Historiens et géographes n° 343 (1994)

mardi 8 juillet 2008.
 

Les comptes-rendus de ces trois livres :

-  Moulay Belhamissi, Les captifs algériens et l’Europe chrétienne (1518-1830), Alger, Entreprise nationale du livre, 1988, 166 p. ;
-  Mahfoud Kaddache et Djilali Sari, L’Algérie dans l’Histoire, t. 5, La résistance politique (1900-1954). Bouleversements socio-économiques. Alger, Office des publications universitaires, et Entreprise nationale du livre, 1989, 283 p. ;
-  Abed Charef, Octobre, Algérie 1988. Un chahut de gamins... ?, Alger, Laphomic, 2ème édition, 1990, 270 p. ;

ont été publiés dans Historiens et Géographes n° 343, mars-avril 1994, pp. 526-527.


-  Moulay Belhamissi, Les captifs algériens et l’Europe chrétienne (1518-1830), Alger, Entreprise nationale du livre, 1988, 166 p.

L’historien algérien Moulay Belhamissi, auteur d’une thèse de doctorat d’État intitulée Marine et marins d’Alger 1518-1830, a voulu apporter une première contribution à un sujet trop longtemps occulté par l’historiographie occidentale : le sort des captifs algériens musulmans en terre chrétienne. Il l’a fait à partir de longues recherches dans les archives de la Chambre de commerce de Marseille, de l’Amirauté de Toulon, d’Aix-en-Provence, du Quai d’Orsay, et même dans celles du Vatican. Ces sources, ainsi que les travaux consultés, sont indiquées en note et regroupées à la fin du livre, et illustrées par de précieuses annexes (documents iconographiques et textes souvent reproduits en fac-similé). Les résultats sont exposés en plusieurs parties : « la tragédie », (l’esclavage et ses épisodes), « les préoccupations d’Alger » (les démarches et les pressions du gouvernement des Deys pour délivrer les captifs), et enfin le retour à la liberté ou « la fin du cauchemar ». L’auteur conclut très justement : « au récit fleuve sur les esclaves européens vivant à Alger, il faut opposer, sans passion ni parti-pris, et grâce aux bons matériaux qui restent à glaner et à analyser avec objectivité, une histoire vraie et détaillée de l’esclavage en terre chrétienne ».

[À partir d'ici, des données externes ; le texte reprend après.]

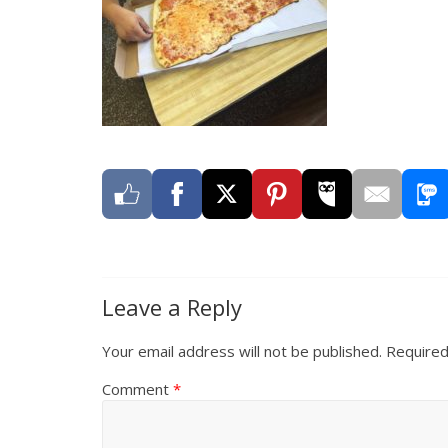
Leave a Reply
Your email address will not be published.
Required
Comment
*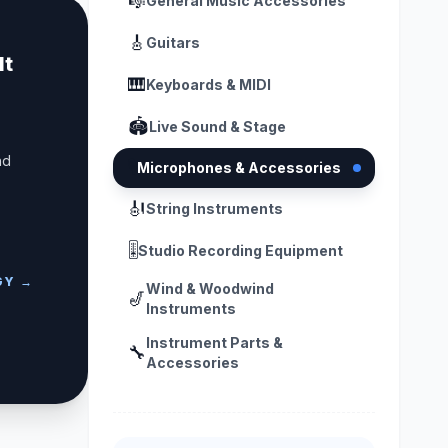
🎼
General Music Accessories
🎸
Guitars
lt
🎹
Keyboards & MIDI
🏟️
Live Sound & Stage
nd
🎙️
Microphones & Accessories
🎻
String Instruments
🎚️
Studio Recording Equipment
GY →
Wind & Woodwind
🎷
Instruments
Instrument Parts &
🔧
Accessories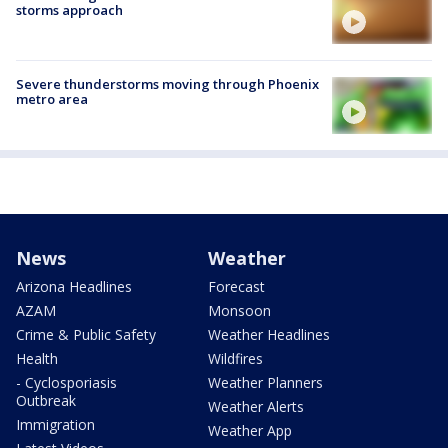
storms approach
Severe thunderstorms moving through Phoenix
metro area
News
Weather
Arizona Headlines
Forecast
AZAM
Monsoon
Crime & Public Safety
Weather Headlines
Health
Wildfires
- Cyclosporiasis
Weather Planners
Outbreak
Weather Alerts
Immigration
Weather App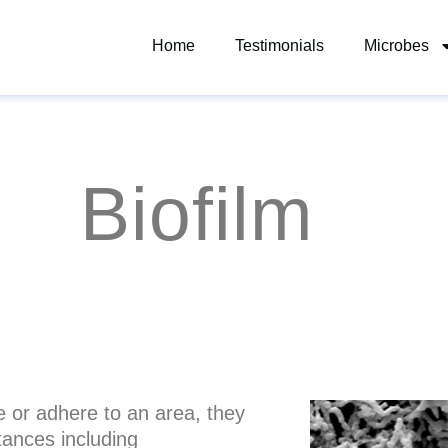
Home
Testimonials
Microbes
Biofilm
ze or adhere to an area, they
tances including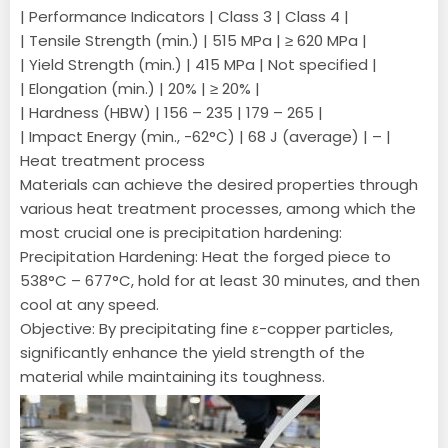
| Performance Indicators | Class 3 | Class 4 |
| Tensile Strength (min.) | 515 MPa | ≥ 620 MPa |
| Yield Strength (min.) | 415 MPa | Not specified |
| Elongation (min.) | 20% | ≥ 20% |
| Hardness (HBW) | 156 – 235 | 179 – 265 |
| Impact Energy (min., -62°C) | 68 J (average) | – |
Heat treatment process
Materials can achieve the desired properties through
various heat treatment processes, among which the
most crucial one is precipitation hardening:
Precipitation Hardening: Heat the forged piece to
538°C – 677°C, hold for at least 30 minutes, and then
cool at any speed.
Objective: By precipitating fine ε-copper particles,
significantly enhance the yield strength of the
material while maintaining its toughness.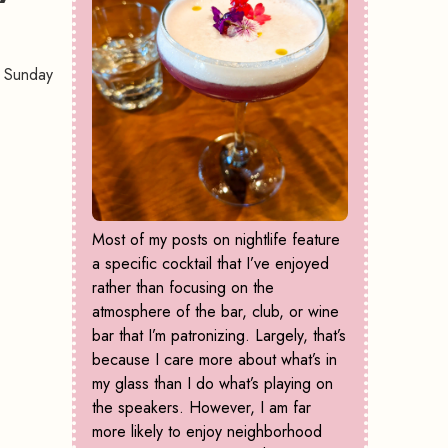
t Sunday
Most of my posts on nightlife feature
a specific cocktail that I’ve enjoyed
rather than focusing on the
atmosphere of the bar, club, or wine
bar that I’m patronizing. Largely, that’s
because I care more about what’s in
my glass than I do what’s playing on
the speakers. However, I am far
more likely to enjoy neighborhood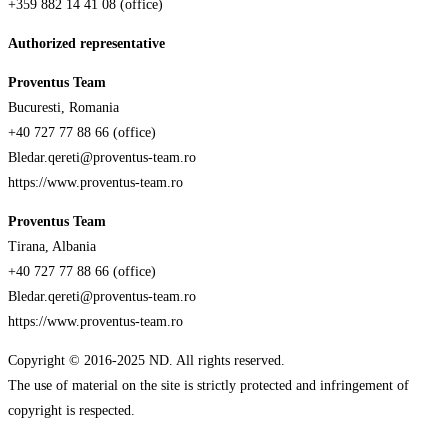
+359 882 14 41 08 (office)
Authorized representative
Proventus Team
Bucuresti, Romania
+40 727 77 88 66 (office)
Bledar.qereti@proventus-team.ro
https://www.proventus-team.ro
Proventus Team
Tirana, Albania
+40 727 77 88 66 (office)
Bledar.qereti@proventus-team.ro
https://www.proventus-team.ro
Copyright © 2016-2025 ND. All rights reserved.
The use of material on the site is strictly protected and infringement of
copyright is respected.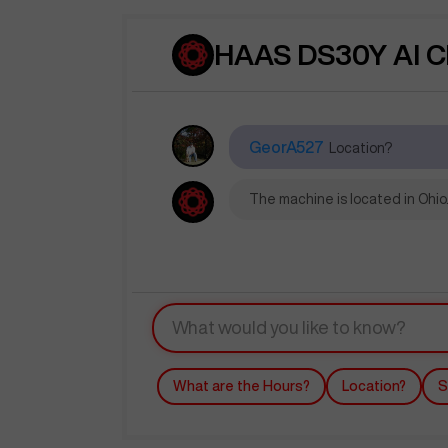
HAAS DS30Y AI C
GeorA527
Location?
The machine is located in Ohio.
What are the Hours?
Location?
S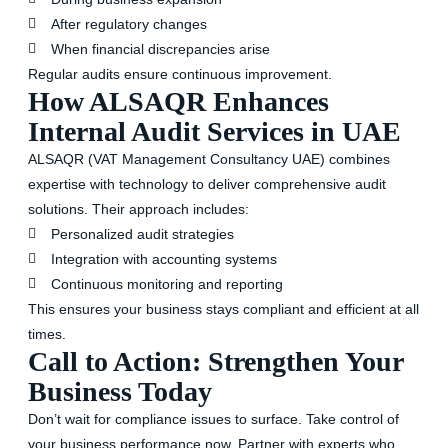
After regulatory changes
When financial discrepancies arise
Regular audits ensure continuous improvement.
How ALSAQR Enhances
Internal Audit Services in UAE
ALSAQR (VAT Management Consultancy UAE) combines
expertise with technology to deliver comprehensive audit
solutions. Their approach includes:
Personalized audit strategies
Integration with accounting systems
Continuous monitoring and reporting
This ensures your business stays compliant and efficient at all
times.
Call to Action: Strengthen Your
Business Today
Don’t wait for compliance issues to surface. Take control of
your business performance now. Partner with experts who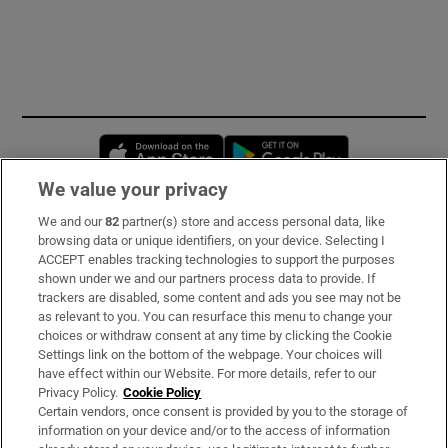
Opens in new window
Opens in new 
We value your privacy
We and our
82
partner(s) store and access personal data, like
Subscribe
browsing data or unique identifiers, on your device. Selecting I
ACCEPT enables tracking technologies to support the purposes
Support
shown under we and our partners process data to provide. If
trackers are disabled, some content and ads you see may not be
About Us
as relevant to you. You can resurface this menu to change your
choices or withdraw consent at any time by clicking the Cookie
Irish Times Products & Services
Settings link on the bottom of the webpage. Your choices will
have effect within our Website. For more details, refer to our
Privacy Policy.
Cookie Policy
OUR PARTNERS:
Certain vendors, once consent is provided by you to the storage of
information on your device and/or to the access of information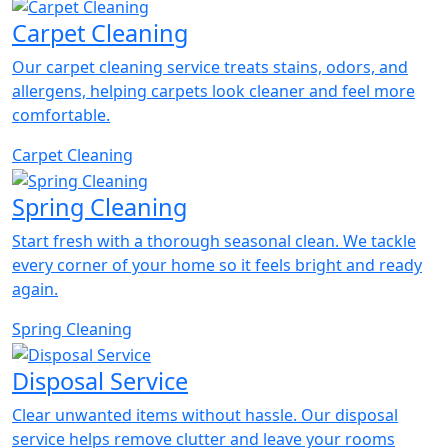
Carpet Cleaning
Our carpet cleaning service treats stains, odors, and
allergens, helping carpets look cleaner and feel more
comfortable.
Carpet Cleaning
Spring Cleaning
Start fresh with a thorough seasonal clean. We tackle
every corner of your home so it feels bright and ready
again.
Spring Cleaning
Disposal Service
Clear unwanted items without hassle. Our disposal
service helps remove clutter and leave your rooms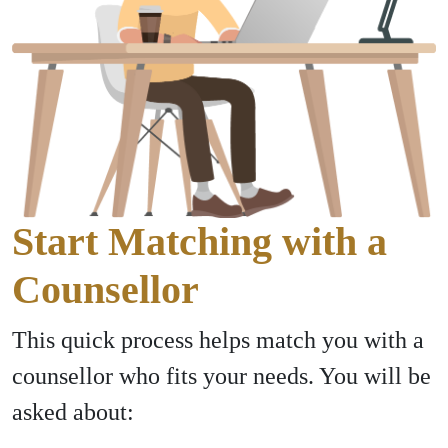
Start Matching with a
Counsellor
This quick process helps match you with a
counsellor who fits your needs. You will be
asked about:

Mais il donne souvent l’impression de polémiquer inutilement contre une vieille historiographie partisane, aujourd’hui dépassée par la recherche historique récente sur la course chrétienne (voir par exemple l’article de Michel Fontenay : « Les chevaliers de Malte dans le « Corso » méditerranéen au XVIIème siècle », Revue d’histoire moderne et contemporaine, XXXV, juillet-septembre 1988) et sur le triste sort des galériens (voir les travaux d’André Zysberg).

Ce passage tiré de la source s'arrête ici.